Y.A. Historical Fiction (390 pgs.)
Now called La Jardiniére, a resourceful and clever jester to the queen's court, Nicola was a most unlikely person to end up "fool" and friend to Mary, Queen of Scots. But Nicola isn't an ordinary comedian tumbling and clowning before the court; her quick wit and sharp tongue are rare amongst the fawning nobles. As fate takes Mary from France to Scotland, and into confrontations with rebellious lords and devious advisors, Nicola remains deep in the queen's inner circle. But when the Scots start to turn on Queen Mary, Nicola struggles to find something--anything--that she, just a fool, can do to save her friend.

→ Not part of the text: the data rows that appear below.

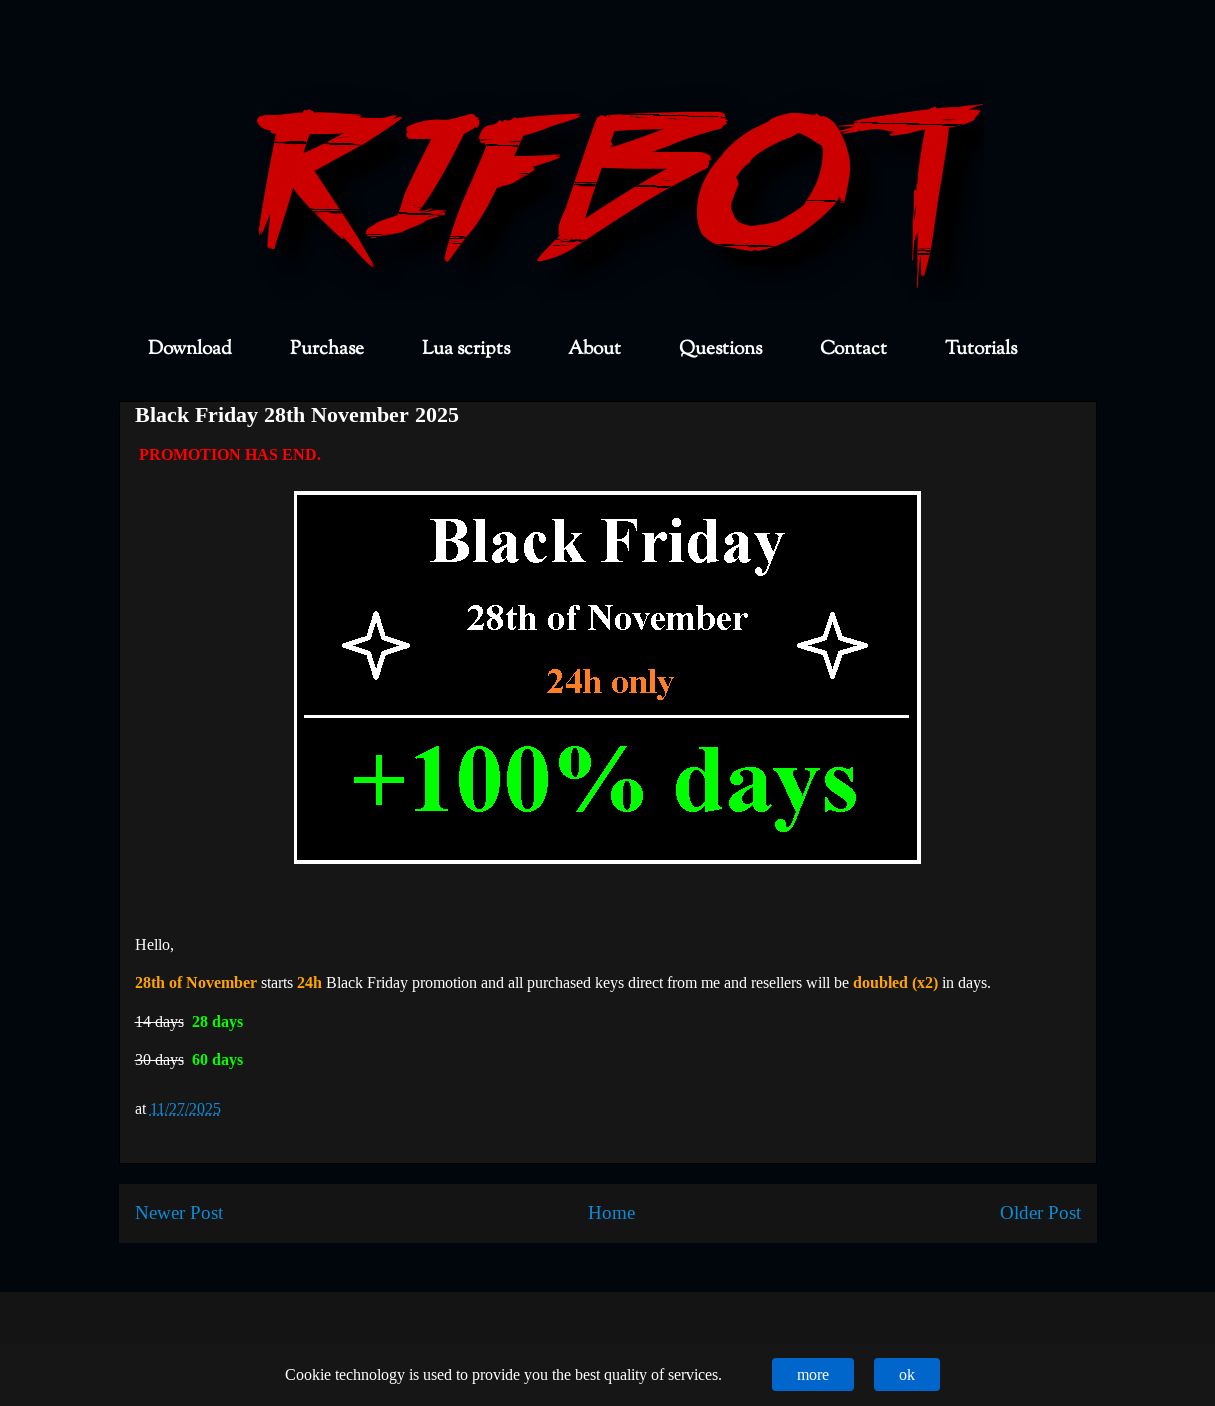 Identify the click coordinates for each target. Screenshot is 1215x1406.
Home (611, 1212)
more (813, 1374)
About (594, 349)
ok (907, 1374)
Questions (720, 349)
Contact (853, 349)
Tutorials (981, 349)
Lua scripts (466, 349)
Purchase (327, 349)
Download (190, 349)
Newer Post (179, 1212)
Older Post (1040, 1212)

The Elizabethan/Tudor time period in English history is one of my favorites. I really, really tried to like this book just for that fact, and for Mary, Queen of Scots. But I really just couldn't.
This novel hardly merits the name of "Historical Fiction." It was very, VERY lax in that area. Besides the place names and the people, it was hardly historical at all. I don't know if the authors were just too lazy to do good research or what, but it showed, and not in a good way. No real sense of the "presence" of history whatsoever.
Mary, Queen of Scots, the person for whom I was so originally interested in this book, remains aloof and distant. I mean sure, Nicola is our main character, but it's Mary Queen of Scots!! Queen Elizabeth I's counterpart! In this book, she does alot of agreeing, shows some strength at times, but not as much as I would have liked her to. I almost think maybe this was due to an unreliable narrator?
Moving on to our heroine Nicola. She started off great... full of witty quips and lovely vivacity. But she definitley didn't age well. As the book moved on, she really lost all of her wit and charm, which I was sorry for.
This book is emotionally DRY. Imagine leaving a wet sponge out in the sun till it shriveled up. Dry and brittle. I really couldn't feel any sympathy for the characters, except maybe a little for Mary at the end. But wow. VERY little emotion in this novel.
This book is SO plainly written! Again, that just ties into the emotionless aspect of it I think. The only really interesting part is Nicola's dialogue at the beginning.
Many of the Scottish nobles were so similar that they confused me. I couldn't keep track of them. Nothing really unique about them. They all played the same part in the same story.